Work instruction
Go to the line that contains "위협·기습’을 요건으로 강간을 정의했기 때문에, 피해자가 저항" and transcribe from there to the end of the entries, that line and the last one included.

Working data
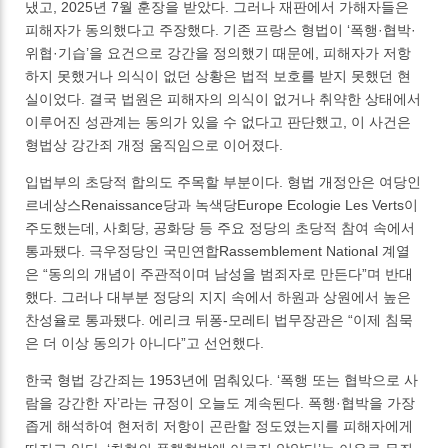
냈고, 2025년 7월 훈장을 받았다. 그러나 재판에서 가해자들은
피해자가 동의했다고 주장했다. 기존 프랑스 형법이 ‘폭행·협박·
위협·기습’을 요건으로 강간을 정의했기 때문에, 피해자가 저항
하지 못했거나 의식이 없던 상황은 법적 보호를 받지 못했던 현
실이었다. 결국 법원은 피해자의 의식이 없거나 취약한 상태에서
이루어진 성관계는 동의가 있을 수 없다고 판단했고, 이 사건은
형법상 강간죄 개정 움직임으로 이어졌다.
입법부의 초당적 합의도 주목할 부분이다. 형법 개정안은 여당인
르네상스Renaissance당과 녹색당Europe Ecologie Les Verts이
주도했는데, 사회당, 공화당 등 주요 정당의 초당적 참여 속에서
통과됐다. 극우정당인 국민연합Rassemblement National 계열
은 “동의의 개념이 주관적이며 남성을 범죄자로 만든다”며 반대
했다. 그러나 대부분 정당의 지지 속에서 하원과 상원에서 높은
찬성율로 통과됐다. 에리크 뒤퐁-모레티 법무장관은 “이제 침묵
은 더 이상 동의가 아니다”고 선언했다.
한국 형법 강간죄는 1953년에 멈춰있다. ‘폭행 또는 협박으로 사
람을 강간한 자’라는 규정이 오늘도 계속된다. 폭행·협박을 가장
좁게 해석하여 현저히 저항이 곤란할 정도였는지를 피해자에게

Exercise response
위협·기습’을 요건으로 강간을 정의했기 때문에, 피해자가 저항
하지 못했거나 의식이 없던 상황은 법적 보호를 받지 못했던 현
실이었다. 결국 법원은 피해자의 의식이 없거나 취약한 상태에서
이루어진 성관계는 동의가 있을 수 없다고 판단했고, 이 사건은
형법상 강간죄 개정 움직임으로 이어졌다.
입법부의 초당적 합의도 주목할 부분이다. 형법 개정안은 여당인
르네상스Renaissance당과 녹색당Europe Ecologie Les Verts이
주도했는데, 사회당, 공화당 등 주요 정당의 초당적 참여 속에서
통과됐다. 극우정당인 국민연합Rassemblement National 계열
은 “동의의 개념이 주관적이며 남성을 범죄자로 만든다”며 반대
했다. 그러나 대부분 정당의 지지 속에서 하원과 상원에서 높은
찬성율로 통과됐다. 에리크 뒤퐁-모레티 법무장관은 “이제 침묵
은 더 이상 동의가 아니다”고 선언했다.
한국 형법 강간죄는 1953년에 멈춰있다. ‘폭행 또는 협박으로 사
람을 강간한 자’라는 규정이 오늘도 계속된다. 폭행·협박을 가장
좁게 해석하여 현저히 저항이 곤란할 정도였는지를 피해자에게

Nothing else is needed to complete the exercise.